Afghanistan Through A Tourist’s Lens
Afghanistan is not your typical holiday destination. As I was planning my trip, the war had stretched into its 16th year. The heightened threat of terrorism, risks of kidnapping, hostage taking and militant attacks led to increased travel advisories throughout most of the country. Despite the elevated threat however, I found that there were still stable locations that were relatively safe for travelers to visit, one of them being the Bamiyan Valley.
Located in central Afghanistan, Bamiyan is situated along the ancient Silk Road. The area gained notoriety when the Taliban destroyed two giant Buddha statues in 2001.
Despite the international headlines surrounding the incident, Bamiyan remains a unique travel destination for its historic UNESCO sites, including the ruins of Shahr-e Gholghola and Shahr-e Zuhak, as well as the caves that were occupied by some 5,000 monks during the town’s heyday over 10 centuries ago.
While Bamiyan remained peaceful, reaching the valley requires passing through cities like Kabul, which is still effectively a war zone. The route from Kabul to Bamiyan is scenic, though still risky for foreigners since many areas along the way are controlled by Taliban.
I flew into Bamiyan instead. There, I was able to explore the town with a loaned bicycle from the Bamiyan Cycling Federation, a women’s cycling team in Afghanistan. In exchange for the bike, I brought in bicycle tires and spare parts from Hong Kong, since they weren’t easily available in Afghanistan.
The cycling team was formed in 2014 thanks to Zakia Mohammadi and Zahra Naarin Hussano, with the aim of encouraging women and girls in Bamiyan to ride bicycles, a concept which is still considered taboo in Afghanistan.Defying my preconception, I was warmly welcomed by the Afghans and experienced a great deal of hospitality. There was curiosity among the locals in meeting a foreign visitor, something which wasn’t common in their daily life. For them, it was also a rare opportunity to practice English which would be a useful skill in getting translation work.
They were most perplexed by my decision to visit Afghanistan.
“Who did you come with?”
“Why did you come here?”
“How many family members do you have?”
“How much do you earn?”
“Where do you stay?”
These were the common questions I was asked by locals as we tried to get to know each other over bottomless cups of tea and nibbles of naan, which is part of their everyday meal.
After spending a couple days wandering around Bamiyan, I traveled to Afghanistan’s first national park, Band-e Amir, just two hours west of Bamiyan.
Recognized as a national park in 2009, it is a top tourist destination for Afghans.
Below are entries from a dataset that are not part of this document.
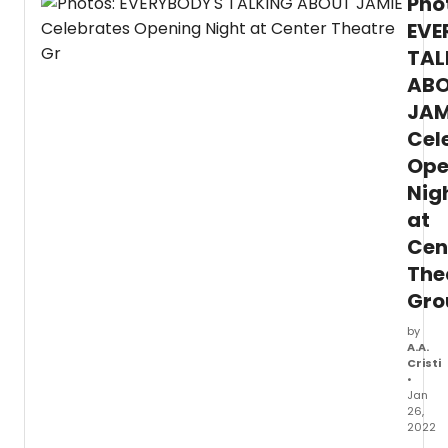
Pho
EVE
TAL
AB
JAM
Cel
Ope
Nig
at
Cen
The
Gro
by
A.A.
Cristi
•
Jan
26,
2022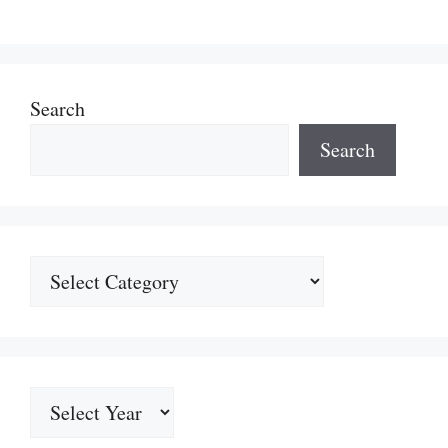
Search
Search
Categories
Archives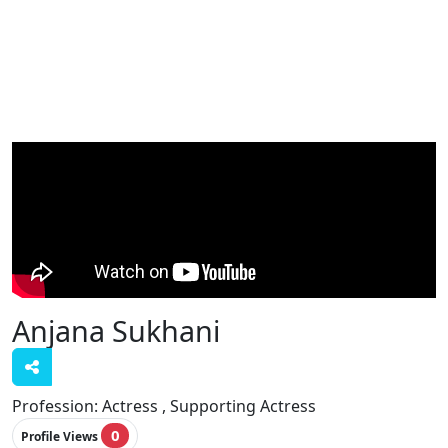
Anjana Sukhani
Profession:
Actress , Supporting Actress
0
Profile Views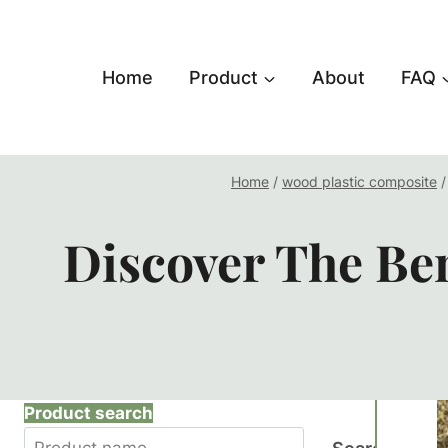
跳
到
内
Home
Product
About
FAQ
容
Home
/
wood plastic composite
/
Discover The Ben
Product search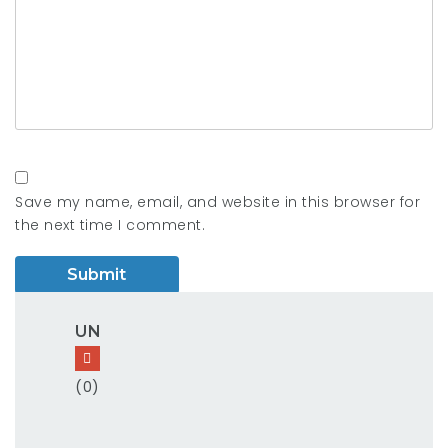
Save my name, email, and website in this browser for
the next time I comment.
UN
(0)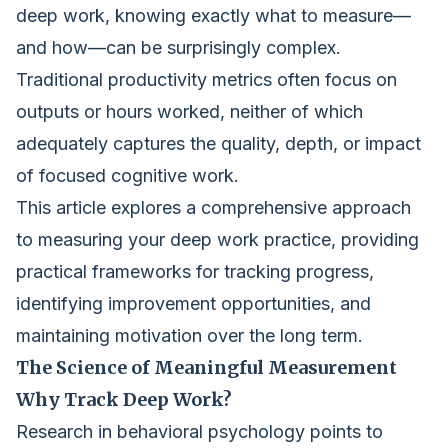
deep work, knowing exactly what to measure—
and how—can be surprisingly complex.
Traditional productivity metrics often focus on
outputs or hours worked, neither of which
adequately captures the quality, depth, or impact
of focused cognitive work.
This article explores a comprehensive approach
to measuring your deep work practice, providing
practical frameworks for tracking progress,
identifying improvement opportunities, and
maintaining motivation over the long term.
The Science of Meaningful Measurement
Why Track Deep Work?
Research in behavioral psychology points to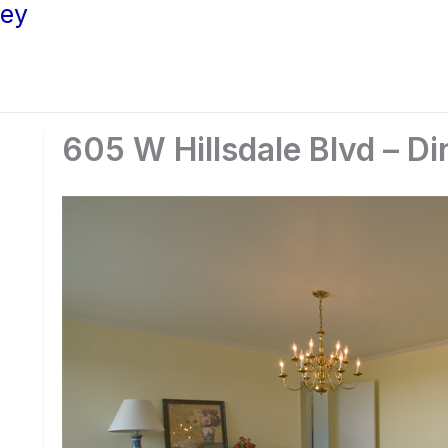
ley
605 W Hillsdale Blvd – Di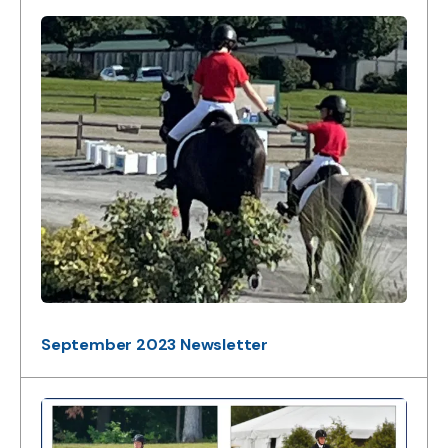
September 2023 Newsletter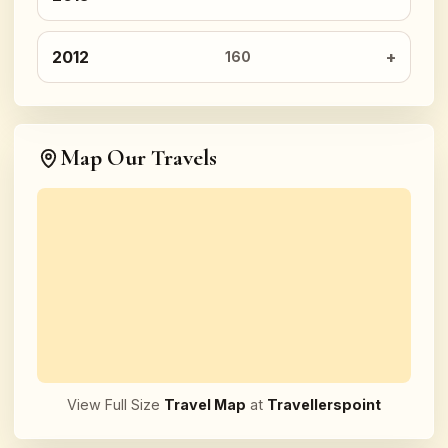
2012
160
Map Our Travels
View Full Size
Travel Map
at
Travellerspoint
The park is home to six lakes separated by natural dams in the Hindu Kush mountains. On weekends, families travel from all parts of Afghanistan to lounge and picnic by the deep blue lakes, enjoying a dip in its icy waters.
Overestimating my ability to tackle the roads, I struggled on my bicycle. I ended up pushing my way up the dirt tracks to the top of a cliff.
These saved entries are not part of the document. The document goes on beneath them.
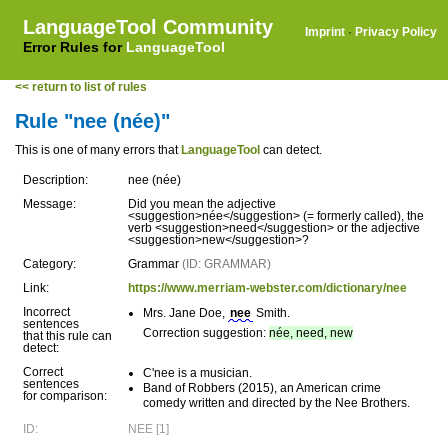
LanguageTool Community
Imprint
·
Privacy Policy
Error Rules for
LanguageTool
<< return to list of rules
Rule "nee (née)"
This is one of many errors that
LanguageTool
can detect.
Description:
nee (née)
Message:
Did you mean the adjective
<suggestion>née</suggestion> (= formerly called), the
verb <suggestion>need</suggestion> or the adjective
<suggestion>new</suggestion>?
Category:
Grammar
(ID: GRAMMAR)
Link:
https://www.merriam-webster.com/dictionary/nee
Incorrect
Mrs. Jane Doe,
nee
Smith.
sentences
Correction suggestion:
née, need, new
that this rule can
detect:
Correct
C'nee is a musician.
sentences
Band of Robbers (2015), an American crime
for comparison:
comedy written and directed by the Nee Brothers.
ID:
NEE [1]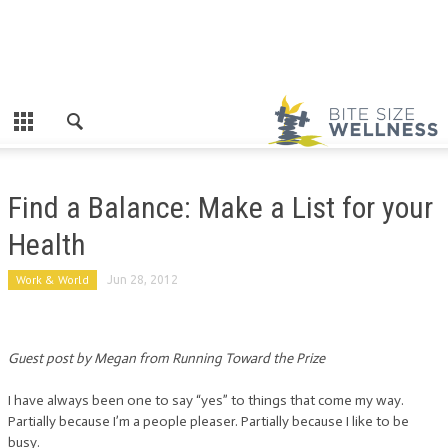
Find a Balance: Make a List for your
Health
Work & World
Jun 28, 2012
Guest post by Megan from Running Toward the Prize
I have always been one to say “yes” to things that come my way.
Partially because I’m a people pleaser. Partially because I like to be
busy.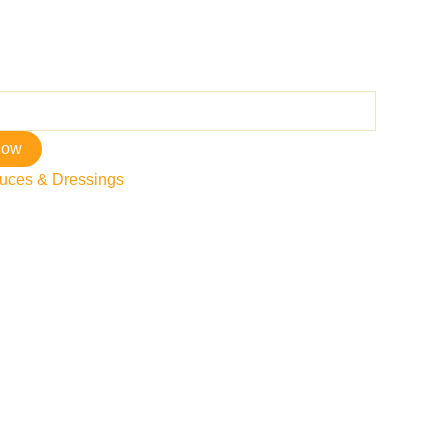
now
uces & Dressings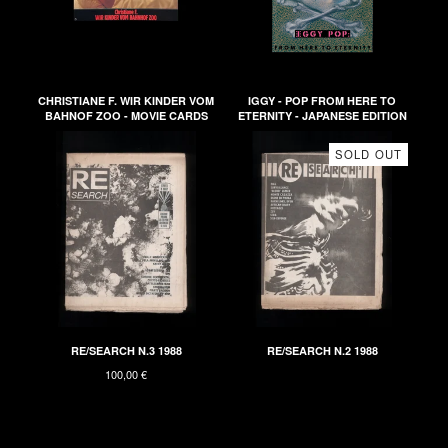
CHRISTIANE F. WIR KINDER VOM
IGGY - POP FROM HERE TO
BAHNOF ZOO - MOVIE CARDS
ETERNITY - JAPANESE EDITION
SOLD OUT
RE/SEARCH N.3 1988
RE/SEARCH N.2 1988
100,00
€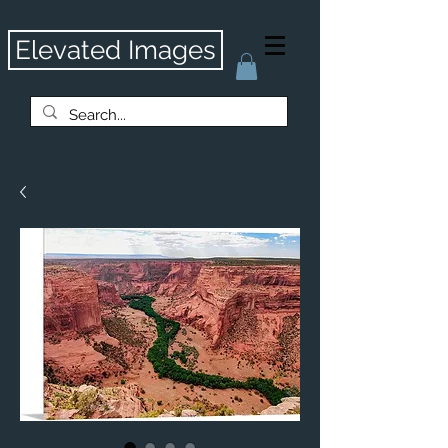
Elevated Images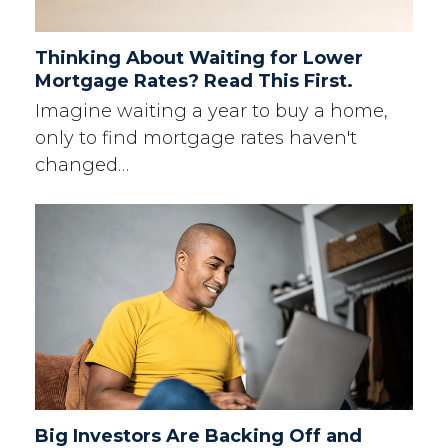
Thinking About Waiting for Lower
Mortgage Rates? Read This First.
Imagine waiting a year to buy a home,
only to find mortgage rates haven't
changed…
Big Investors Are Backing Off and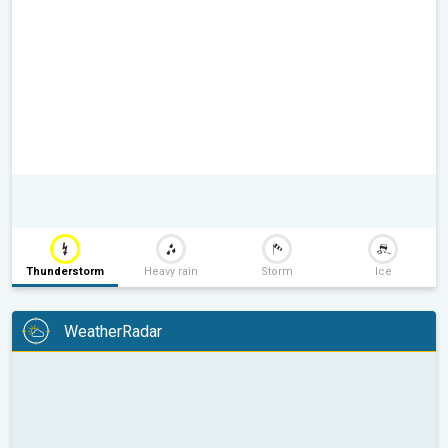
Thunderstorm
Heavy rain
Storm
Ice
WeatherRadar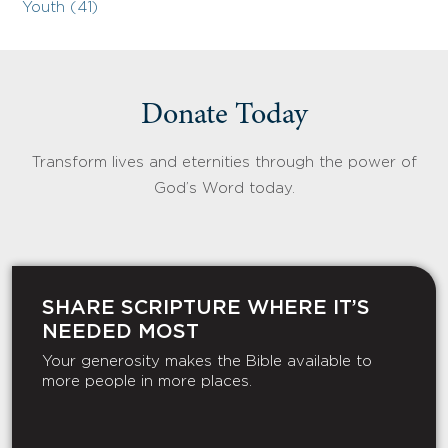
Youth (41)
Donate Today
Transform lives and eternities through the power of
God’s Word today.
SHARE SCRIPTURE WHERE IT’S
NEEDED MOST
Your generosity makes the Bible available to
more people in more places.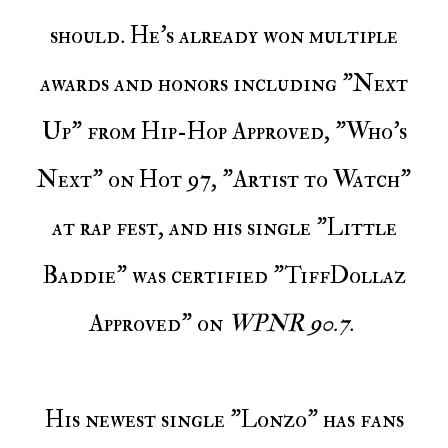
should. He's already won multiple
awards and honors including "Next
Up" from Hip-Hop Approved, "Who's
Next" on Hot 97, "Artist to Watch"
at rap fest, and his single "Little
Baddie" was certified "TiffDollaz
Approved" on
WPNR 90.7
.
His newest single "Lonzo" has fans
A deep comfort came to me as I stood there, overlooking the lakes. From this vantage point, Afghanistan felt like a peaceful, isolated place without any signs of threat or warfare. Of course, having restricted access to my mobile network helped, which disabled my news and Twitter alerts on the attacks happening in the country. That disconnect, coupled with my personal experience traveling through the country, made it hard to believe that I was in the middle of a war zone.
Life in Afghanistan may have looked simpler from my altered perspective, but the country still faces a complex range of problems, from security issues to the lack of women’s rights and gender equality.
As I stood on the edge of that cliff with a new scene unfolding before me, I wondered how Bamiyan would look like if there were more international visitors, and if the scenic region is ready for mass tourism in the midst of a war.